After an AI agent interacts with the websites, you can:
- Export events:
GET /api/eventsreturns all tracked events in JSON format - Analyze behavior: Events include timestamps, element selectors, action types
- Compare sessions: Each session has a unique ID for comparison
- Clear and reset: Use
/api/events/clearto reset between tests
{
"timestamp": 1710234567890,
"sessionId": "session_1710234567890_abc123",
"site": "techforum.com",
"difficulty": "medium",
"page": "/techforum/",
"eventType": "click",
"element": "BUTTON",
"elementId": null,
"elementClass": "action-btn upvote",
"elementText": "👍 2,341",
"selector": "button.action-btn.upvote",
"x": 450,
"y": 320
}eval/
├── server.py # Python server with tracking API
├── evaluate_browser_agent.py # Evaluation runner
├── dataset/ # YAML test case definitions
│ ├── gbr.yaml
│ ├── gbr_detailed.yaml
│ ├── techforum.yaml
│ ├── techforum_reply.yaml
│ ├── cloudstack.yaml
│ ├── cloudstack_interactive.yaml
│ ├── finviz_simple.yaml
│ ├── finviz_complex.yaml
│ ├── dataflow.yaml
│ ├── mapquest_navigate.yaml
│ ├── mapquest_nearby_pins.yaml
│ ├── staybnb_search.yaml
│ ├── staybnb_book.yaml
│ ├── taskflow_drag_and_edit.yaml
│ ├── taskflow_full_workflow.yaml
│ ├── vidhub_player.yaml
│ └── vidhub_comment.yaml
├── css/
│ ├── gbr.css # GBR styles
│ ├── techforum.css # TechForum styles
│ ├── aliyun.css # Aliyun styles
│ └── finviz.css # Finviz styles
├── js/
│ ├── tracker.js # Shared tracking library
│ ├── gbr.js # GBR interactions
│ ├── techforum.js # TechForum interactions
│ ├── aliyun.js # Aliyun interactions
│ └── finviz.js # Finviz interactions
├── gbr/ # News website
│ ├── index.html
│ └── articles/
├── techforum/ # Q&A forum
│ └── index.html
├── cloudstack/ # Enterprise console (aliyun clone)
│ └── *.html
├── dataflow/ # Dashboard visualization
│ └── index.html
├── finviz/ # Stock screener
│ └── index.html
├── mapquest/ # Google Maps mock (panel state machine)
│ ├── index.html
│ ├── css/mapquest.css
│ └── js/mapquest.js
├── staybnb/ # Airbnb mock (filter modal, gallery, booking)
│ ├── index.html
│ ├── css/staybnb.css
│ └── js/staybnb.js
├── taskflow/ # Trello mock (drag-and-drop board)
│ ├── index.html
│ ├── css/taskflow.css
│ └── js/taskflow.js
└── vidhub/ # YouTube mock (player, comments)
├── index.html
├── css/vidhub.css
└── js/vidhub.js
To manually test the websites:
- Start the server:
python server.py - Open browser to the displayed URL (e.g.,
http://localhost:11826/ws/) - Interact with the website (click, scroll, input)
- Check events:
curl http://localhost:11826/api/events
After an AI agent interacts with a website, you can analyze the tracked events to evaluate its performance. Here are some example evaluation criteria:
- Navigation: Did the agent navigate between pages (Home, World, Business, Markets, etc.)?

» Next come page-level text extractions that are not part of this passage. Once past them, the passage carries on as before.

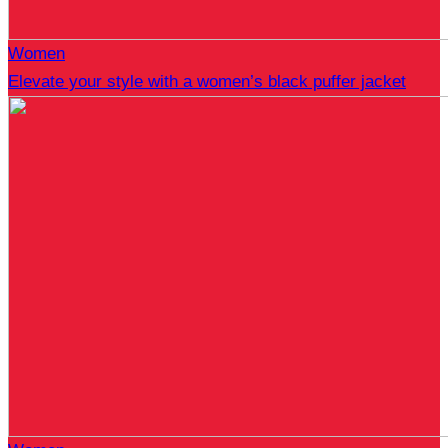
Women
Elevate your style with a women’s black puffer jacket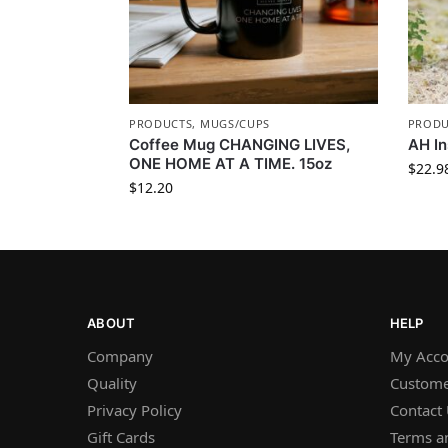
PRODUCTS
,
MUGS/CUPS
PRODU
Coffee Mug CHANGING LIVES,
AH In
ONE HOME AT A TIME. 15oz
$
22.9
$
12.20
ABOUT
HELP
Company
My Acco
Quality
Custome
Privacy Policy
Contact
Gift Cards
Terms a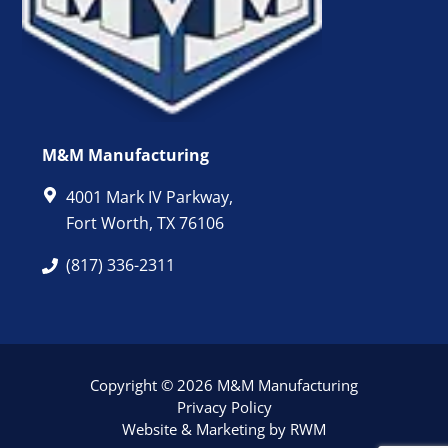
M&M Manufacturing
4001 Mark IV Parkway,
Fort Worth, TX 76106
(817) 336-2311
Copyright © 2026 M&M Manufacturing
Privacy Policy
Website & Marketing by RWM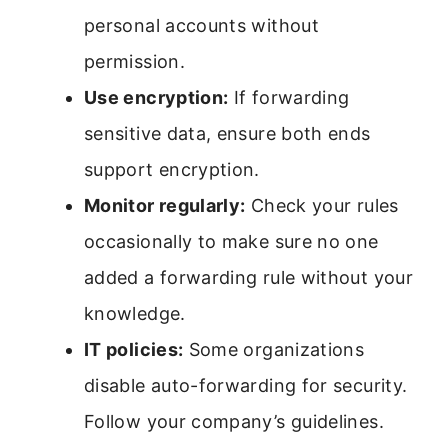
personal accounts without
permission.
Use encryption:
If forwarding
sensitive data, ensure both ends
support encryption.
Monitor regularly:
Check your rules
occasionally to make sure no one
added a forwarding rule without your
knowledge.
IT policies:
Some organizations
disable auto-forwarding for security.
Follow your company’s guidelines.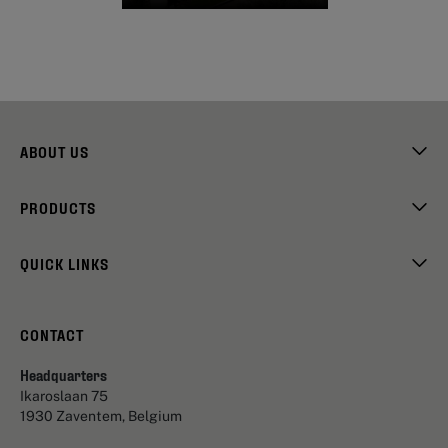
ABOUT US
PRODUCTS
QUICK LINKS
CONTACT
Headquarters
Ikaroslaan 75
1930 Zaventem, Belgium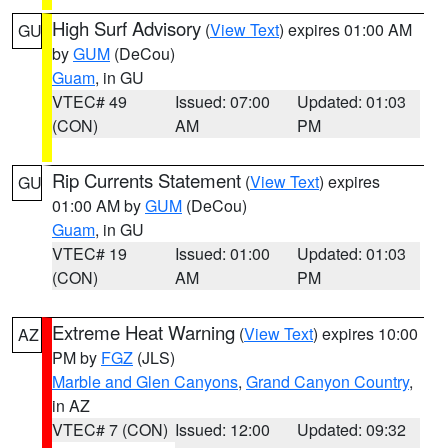
High Surf Advisory
(
View Text
) expires 01:00 AM
GU
by
GUM
(DeCou)
Guam
, in GU
VTEC# 49
Issued: 07:00
Updated: 01:03
(CON)
AM
PM
Rip Currents Statement
(
View Text
) expires
GU
01:00 AM by
GUM
(DeCou)
Guam
, in GU
VTEC# 19
Issued: 01:00
Updated: 01:03
(CON)
AM
PM
Extreme Heat Warning
(
View Text
) expires 10:00
AZ
PM by
FGZ
(JLS)
Marble and Glen Canyons
,
Grand Canyon Country
,
in AZ
VTEC# 7 (CON)
Issued: 12:00
Updated: 09:32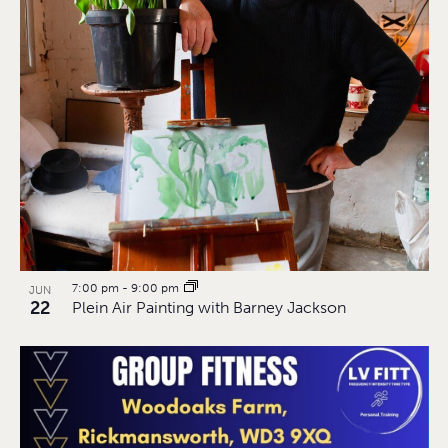
7:00 pm
-
9:00 pm
JUN
22
Plein Air Painting with Barney Jackson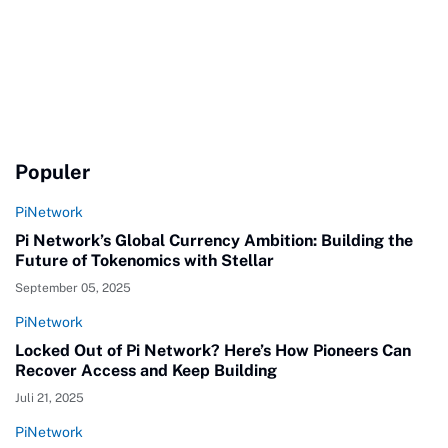
Populer
PiNetwork
Pi Network’s Global Currency Ambition: Building the
Future of Tokenomics with Stellar
September 05, 2025
PiNetwork
Locked Out of Pi Network? Here’s How Pioneers Can
Recover Access and Keep Building
Juli 21, 2025
PiNetwork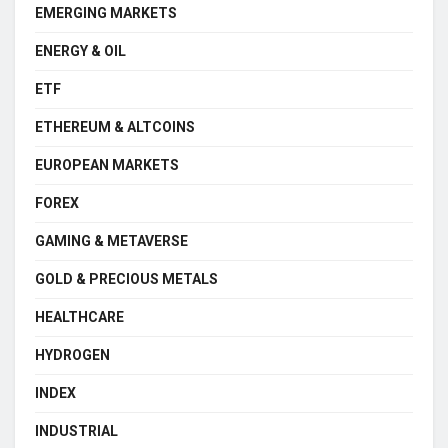
EMERGING MARKETS
ENERGY & OIL
ETF
ETHEREUM & ALTCOINS
EUROPEAN MARKETS
FOREX
GAMING & METAVERSE
GOLD & PRECIOUS METALS
HEALTHCARE
HYDROGEN
INDEX
INDUSTRIAL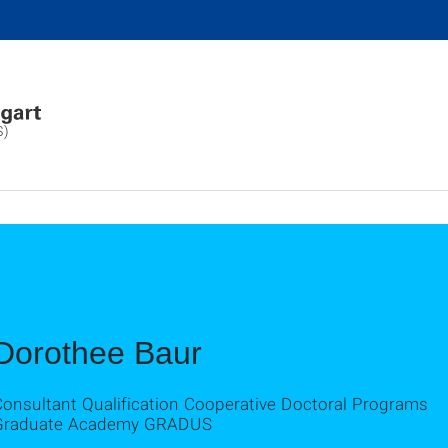
S)
Dorothee Baur
Consultant Qualification Cooperative Doctoral Programs
Graduate Academy GRADUS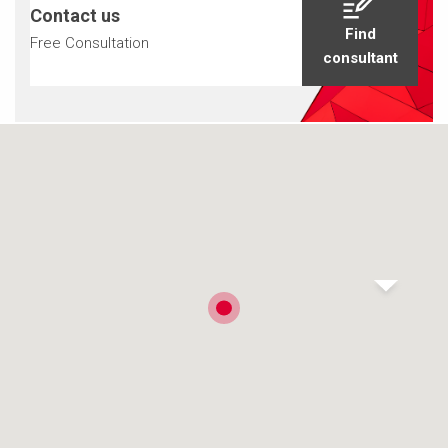
Contact us
Find
Free Consultation
consultant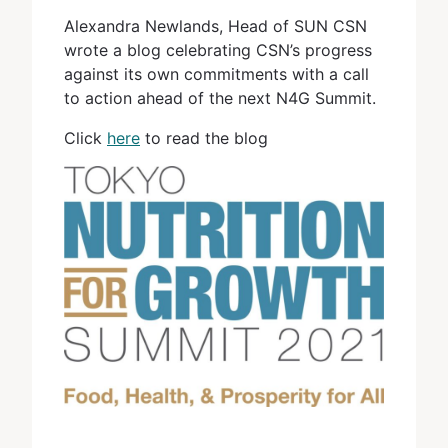
Alexandra Newlands, Head of SUN CSN
wrote a blog celebrating CSN’s progress
against its own commitments with a call
to action ahead of the next N4G Summit.
Click
here
to read the blog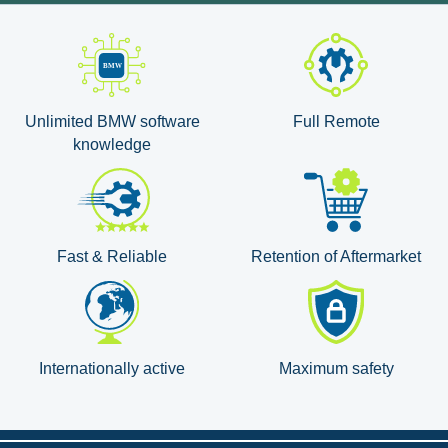
Unlimited BMW software
Full Remote
knowledge
Fast & Reliable
Retention of Aftermarket
Internationally active
Maximum safety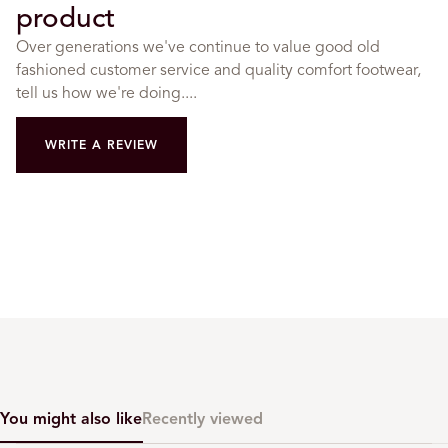
product
Over generations we've continue to value good old
fashioned customer service and quality comfort footwear,
tell us how we're doing....
WRITE A REVIEW
You might also like
Recently viewed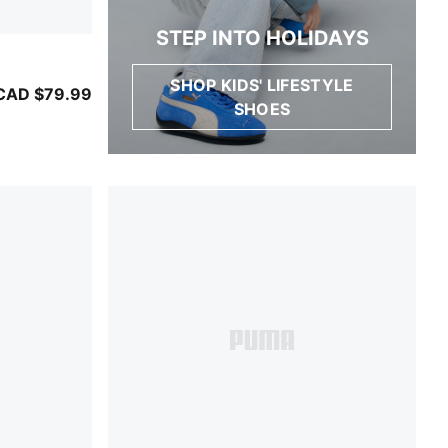
STEP INTO HOLIDAYS
SHOP KIDS' LIFESTYLE
ather Gray
CAD $79.99
SHOES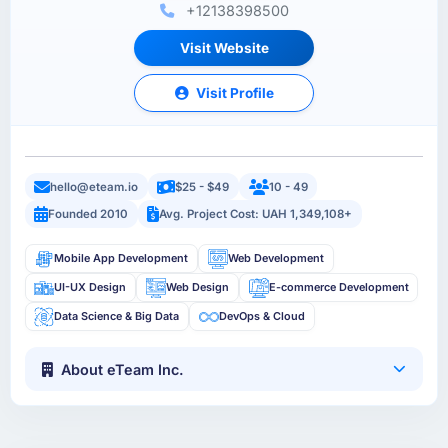
+12138398500
Visit Website
Visit Profile
hello@eteam.io
$25 - $49
10 - 49
Founded 2010
Avg. Project Cost: UAH 1,349,108+
Mobile App Development
Web Development
UI-UX Design
Web Design
E-commerce Development
Data Science & Big Data
DevOps & Cloud
About eTeam Inc.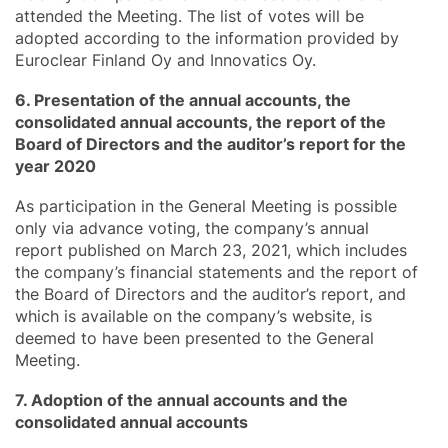
attended the Meeting. The list of votes will be
adopted according to the information provided by
Euroclear Finland Oy and Innovatics Oy.
6. Presentation of the annual accounts, the
consolidated annual accounts, the report of the
Board of Directors and the auditor’s report for the
year 2020
As participation in the General Meeting is possible
only via advance voting, the company’s annual
report published on March 23, 2021, which includes
the company’s financial statements and the report of
the Board of Directors and the auditor’s report, and
which is available on the company’s website, is
deemed to have been presented to the General
Meeting.
7. Adoption of the annual accounts and the
consolidated annual accounts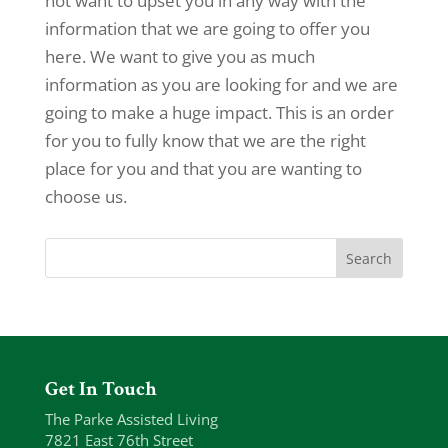
not want to upset you in any way with the
information that we are going to offer you
here. We want to give you as much
information as you are looking for and we are
going to make a huge impact. This is an order
for you to fully know that we are the right
place for you and that you are wanting to
choose us.
Get In Touch
The Parke Assisted Living
7821 East 76th Street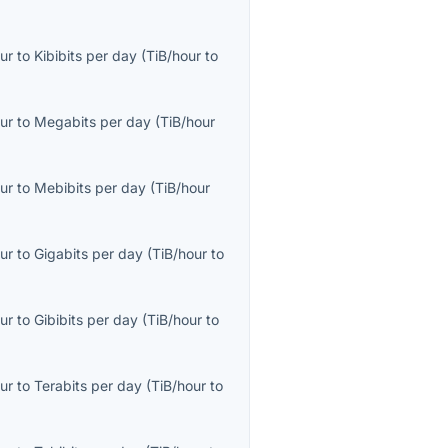
ur
to
Kibibits per day
(
TiB/hour
to
ur
to
Megabits per day
(
TiB/hour
ur
to
Mebibits per day
(
TiB/hour
ur
to
Gigabits per day
(
TiB/hour
to
ur
to
Gibibits per day
(
TiB/hour
to
ur
to
Terabits per day
(
TiB/hour
to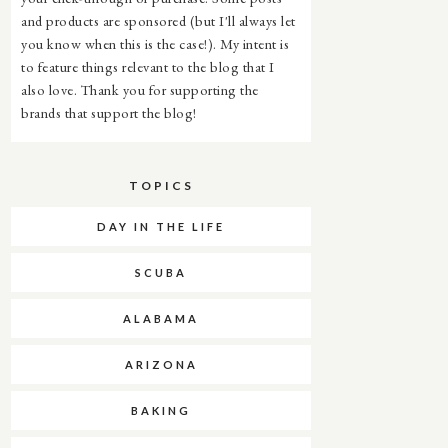
and products are sponsored (but I'll always let
you know when this is the case!). My intent is
to feature things relevant to the blog that I
also love. Thank you for supporting the
brands that support the blog!
TOPICS
DAY IN THE LIFE
SCUBA
ALABAMA
ARIZONA
BAKING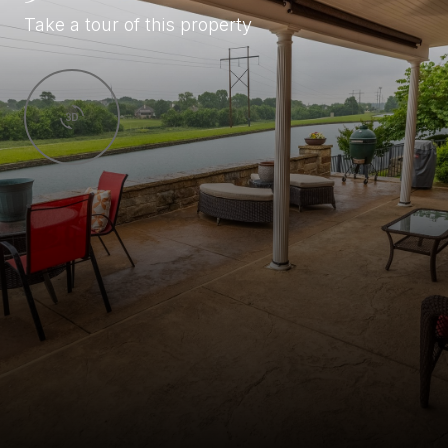
Take a tour of this property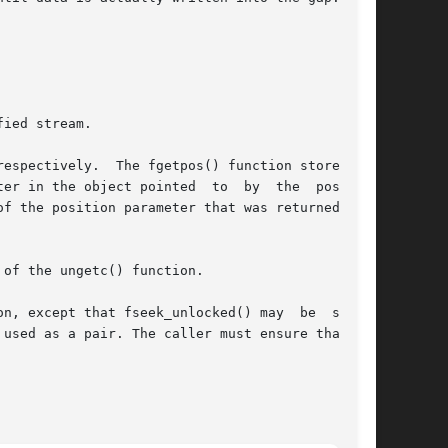
ied stream.

espectively.  The fgetpos() function stores the

er in the object pointed  to  by  the  position

f the position parameter that was returned by a

of the ungetc() function.

t that fseek_unlocked() may	be  safely

used as a pair. The caller must ensure that the
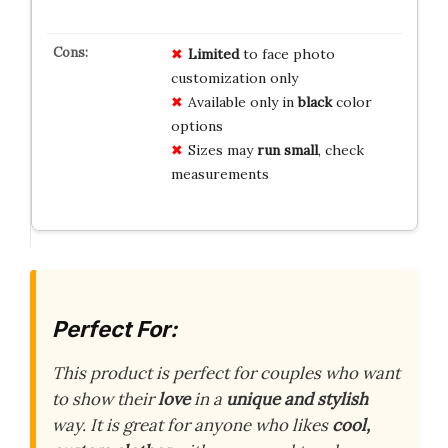
Limited
to face photo
customization only
Available only in
black
color
options
Sizes may
run small
, check
measurements
Perfect For:
This product is perfect for couples who want
to show their
love
in a
unique and stylish
way. It is great for anyone who likes
cool,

- Information gathering: Did the agent click on article links to read content?
- Search: Did the agent use the search functionality?
- Subscription: Did the agent attempt to subscribe or sign in?
- Button distinction: Did the agent correctly distinguish between like, collect, comment, and share buttons?
- Comment placement: Did the agent open the comment modal and submit a comment on the correct answer?
- Scrolling: Did the agent scroll through the feed to view more content?
- Navigation: Did the agent use sidebar and header navigation?
- Popup handling: Did the agent close spam popups (promotions, security alerts, etc.)?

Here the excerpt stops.